El despojo de tierras comunales detrás del hecho represivo
Acto protesta

Por Heriberto Paredes
Fotografías de Susana Norman

 

El pasado 14 de julio se llevó a cabo un acto de protesta en las afueras de la representación del gobierno de Michoacán en la Ciudad de México, para insistir en la liberación absoluta de los 13 presos políticos detenidos en Calzontzin, municipio de Uruapan, Michoacán. Desde el momento de su detención –el pasado 24 de febrero– ha habido violaciones a los derechos humanos, irregularidades en el debido proceso y sobre todo el encubrimiento del despojo de tierras que inisiste en perpetuar el gobierno estatal contra tierras comunales dotadas por una resolución presidencial.

Fue en una de las entradas de la comunidad p'urhépecha de Calzontzin que tuvo lugar un operativo policiaco coordinado entre policía Michoacán y policía federal para dispersar un bloque de las vías de comunicación. La violencia desatada por la policía está ya documentada y ha sido parte de las denuncias hechas por la defensoría jurídica de los detenidos.
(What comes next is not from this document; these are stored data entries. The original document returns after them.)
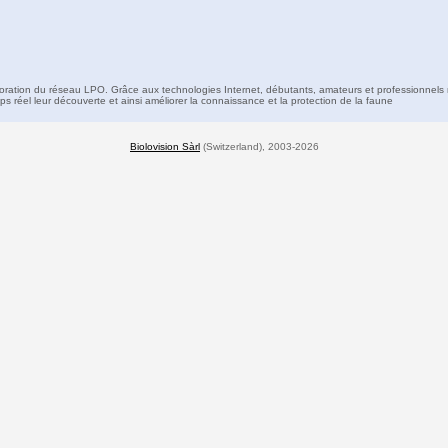
boration du réseau LPO. Grâce aux technologies Internet, débutants, amateurs et professionnels 
s réel leur découverte et ainsi améliorer la connaissance et la protection de la faune
Biolovision Sàrl
(Switzerland), 2003-2026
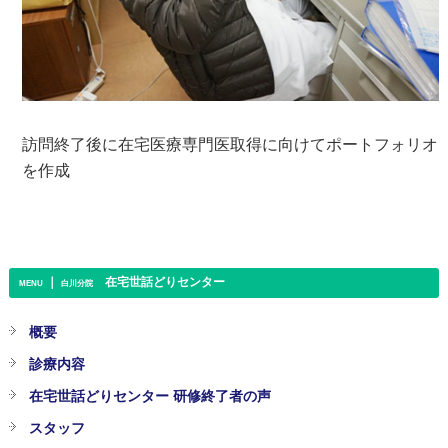
訪問終了後に在宅医療専門医取得に向けてポートフォリオ
を作成
｜
在宅世話どりセンター
MENU
白川分院
概要
診療内容
在宅世話どりセンター 研修終了者の声
スタッフ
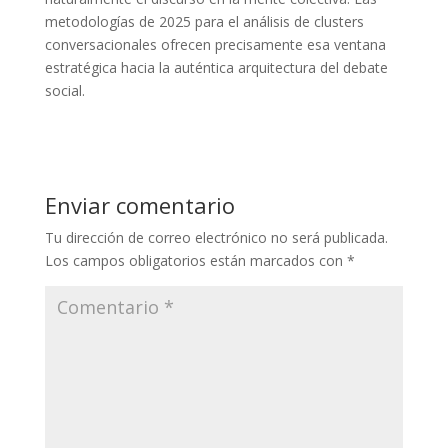
metodologías de 2025 para el análisis de clusters
conversacionales ofrecen precisamente esa ventana
estratégica hacia la auténtica arquitectura del debate
social.
Enviar comentario
Tu dirección de correo electrónico no será publicada.
Los campos obligatorios están marcados con
*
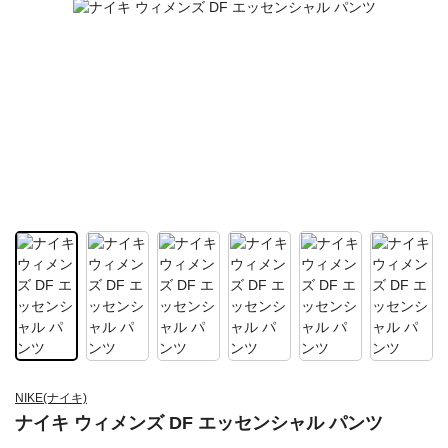
NIKE(ナイキ)
ナイキ ウィメンズ DF エッセンシャル パンツ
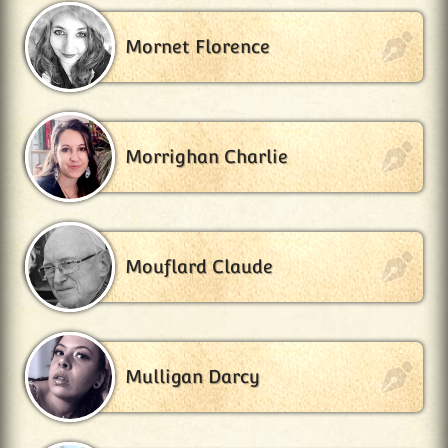
Mornet Florence
Morrighan Charlie
Mouflard Claude
Mulligan Darcy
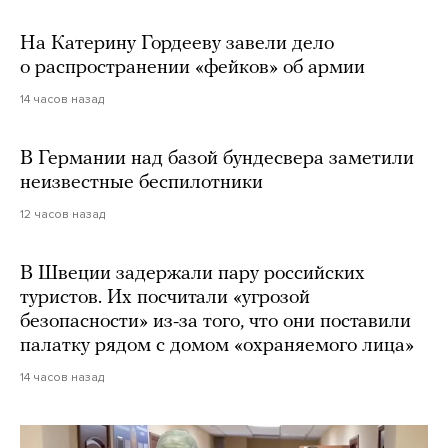
На Катерину Гордееву завели дело
о распространении «фейков» об армии
14 часов назад
В Германии над базой бундесвера заметили
неизвестные беспилотники
12 часов назад
В Швеции задержали пару российских
туристов. Их посчитали «угрозой
безопасности» из-за того, что они поставили
палатку рядом с домом «охраняемого лица»
14 часов назад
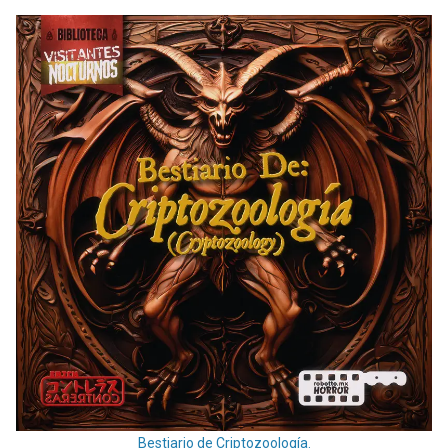
Bestiario de Criptozoología.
Como trasfondo a esta situación de represión, se trata de la apropiación de terrenos comunales a manos de PEMEX con apoyo del bobierno de Silvano Aureoles; los terrenos en disputa fueron otorgados a la comunidad como una dotación agraria bajo el régimen de propiedad de la tierra comunal, por lo que no se puede ni vender, ni enajenar y sólose puede usar por los comuneros con derechos certificados.

Acto protesta

El operativo policiaco detuvo a 17 personas y las remitió como si ellas fueran responsables de algún delito, lo cual no es del todo cierto, pues su delito sería estar en el lugar equivocado a la hora equivocada o bien, defender a su comunidad del despojo de la paraestatal y ejercer el derecho a la libre manifestación. Tras un par de días, 4 detendios fueron puestos en libertad y 13 continuaron presos.

Actualmente, tras la la pasada audiencia el 14 de julio, la situación jurídica se define de la siguiente manera: 12 de ellos se sometieron a un juicio abreviado a partir del cual fueron declarados culpables de haber herido a un policía y de haber retenido vehículos de una empresa particular durante varias horas; la sentencia marca el pago de mil pesos por cada uno de los detenidos y tres años de cárcel que pueden pasar en libertad condicional.

Acto protesta

De manera diferenciada, José Alejandro Esquivel Álvarez, decidió luchar para demostrar su inocencia y por ello pasará el proceso extendido con juicio oral en prisión preventiva, teniendo la siguiente audiencia el 28 de julio de 2017. Bernardina Esquivel Álvarez comentó, al salir de la audiencia, que su hermano no cometió ningún delito y la familia está lista para defenderlo y que salga libre de los cargos de sabotaje y lesiones.

En el acto de protesta, mientras la audiencia tenía lugar en Urupan, diversas organizaciones sociales, como la Red contra la Represión y por la Solidaridad, así como pobladores de comunidades p'urhépechas integrantes del Congreso Nacional Indígena, se manifestaron por la libertad de los detenidos y por el esclarecimiento de los motivos de fondo que llevaron a estos hechos represivos.